## To do
Until you reach the line containing "[26.7 2026]", reproduce each line of the listing exactly, please, and include that line as well.
--- Exercise input Enclosed Below ---
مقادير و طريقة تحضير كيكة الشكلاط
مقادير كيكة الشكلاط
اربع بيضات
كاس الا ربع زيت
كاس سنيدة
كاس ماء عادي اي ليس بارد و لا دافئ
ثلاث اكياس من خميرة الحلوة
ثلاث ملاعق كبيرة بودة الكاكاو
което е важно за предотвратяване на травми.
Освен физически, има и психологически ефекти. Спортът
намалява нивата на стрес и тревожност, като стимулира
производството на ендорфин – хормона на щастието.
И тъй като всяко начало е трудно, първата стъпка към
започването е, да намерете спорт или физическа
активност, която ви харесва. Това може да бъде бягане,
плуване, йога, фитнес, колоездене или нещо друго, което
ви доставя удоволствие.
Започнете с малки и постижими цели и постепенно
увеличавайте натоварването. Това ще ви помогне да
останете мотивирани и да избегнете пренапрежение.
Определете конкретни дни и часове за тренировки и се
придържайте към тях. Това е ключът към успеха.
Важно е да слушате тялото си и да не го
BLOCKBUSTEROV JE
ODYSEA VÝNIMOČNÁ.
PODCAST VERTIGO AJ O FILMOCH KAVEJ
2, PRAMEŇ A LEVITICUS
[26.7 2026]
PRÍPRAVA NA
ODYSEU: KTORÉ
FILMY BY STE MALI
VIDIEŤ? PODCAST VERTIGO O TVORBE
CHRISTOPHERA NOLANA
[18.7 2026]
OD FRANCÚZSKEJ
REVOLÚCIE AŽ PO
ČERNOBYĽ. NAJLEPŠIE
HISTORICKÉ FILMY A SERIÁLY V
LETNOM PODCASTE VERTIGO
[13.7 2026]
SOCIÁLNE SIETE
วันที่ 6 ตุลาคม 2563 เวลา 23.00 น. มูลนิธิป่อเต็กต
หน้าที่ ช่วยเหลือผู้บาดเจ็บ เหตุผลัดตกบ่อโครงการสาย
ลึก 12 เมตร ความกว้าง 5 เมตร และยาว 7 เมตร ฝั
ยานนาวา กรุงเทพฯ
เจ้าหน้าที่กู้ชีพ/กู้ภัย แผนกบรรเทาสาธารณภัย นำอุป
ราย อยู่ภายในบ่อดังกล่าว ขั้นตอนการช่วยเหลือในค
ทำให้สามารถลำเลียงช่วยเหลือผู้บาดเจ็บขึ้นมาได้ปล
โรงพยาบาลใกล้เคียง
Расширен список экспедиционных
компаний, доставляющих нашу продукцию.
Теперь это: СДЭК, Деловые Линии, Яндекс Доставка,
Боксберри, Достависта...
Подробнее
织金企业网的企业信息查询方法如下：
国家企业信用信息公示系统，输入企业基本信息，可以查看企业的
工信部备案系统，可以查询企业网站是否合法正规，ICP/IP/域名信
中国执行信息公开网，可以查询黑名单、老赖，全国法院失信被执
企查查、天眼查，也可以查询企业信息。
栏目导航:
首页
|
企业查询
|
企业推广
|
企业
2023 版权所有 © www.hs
--- End of Enclosed Exercise input ---
## Written solution
مقادير و طريقة تحضير كيكة الشكلاط
مقادير كيكة الشكلاط
اربع بيضات
كاس الا ربع زيت
كاس سنيدة
كاس ماء عادي اي ليس بارد و لا دافئ
ثلاث اكياس من خميرة الحلوة
ثلاث ملاعق كبيرة بودة الكاكاو
което е важно за предотвратяване на травми.
Освен физически, има и психологически ефекти. Спортът
намалява нивата на стрес и тревожност, като стимулира
производството на ендорфин – хормона на щастието.
И тъй като всяко начало е трудно, първата стъпка към
започването е, да намерете спорт или физическа
активност, която ви харесва. Това може да бъде бягане,
плуване, йога, фитнес, колоездене или нещо друго, което
ви доставя удоволствие.
Започнете с малки и постижими цели и постепенно
увеличавайте натоварването. Това ще ви помогне да
останете мотивирани и да избегнете пренапрежение.
Определете конкретни дни и часове за тренировки и се
придържайте към тях. Това е ключът към успеха.
Важно е да слушате тялото си и да не го
BLOCKBUSTEROV JE
ODYSEA VÝNIMOČNÁ.
PODCAST VERTIGO AJ O FILMOCH KAVEJ
2, PRAMEŇ A LEVITICUS
[26.7 2026]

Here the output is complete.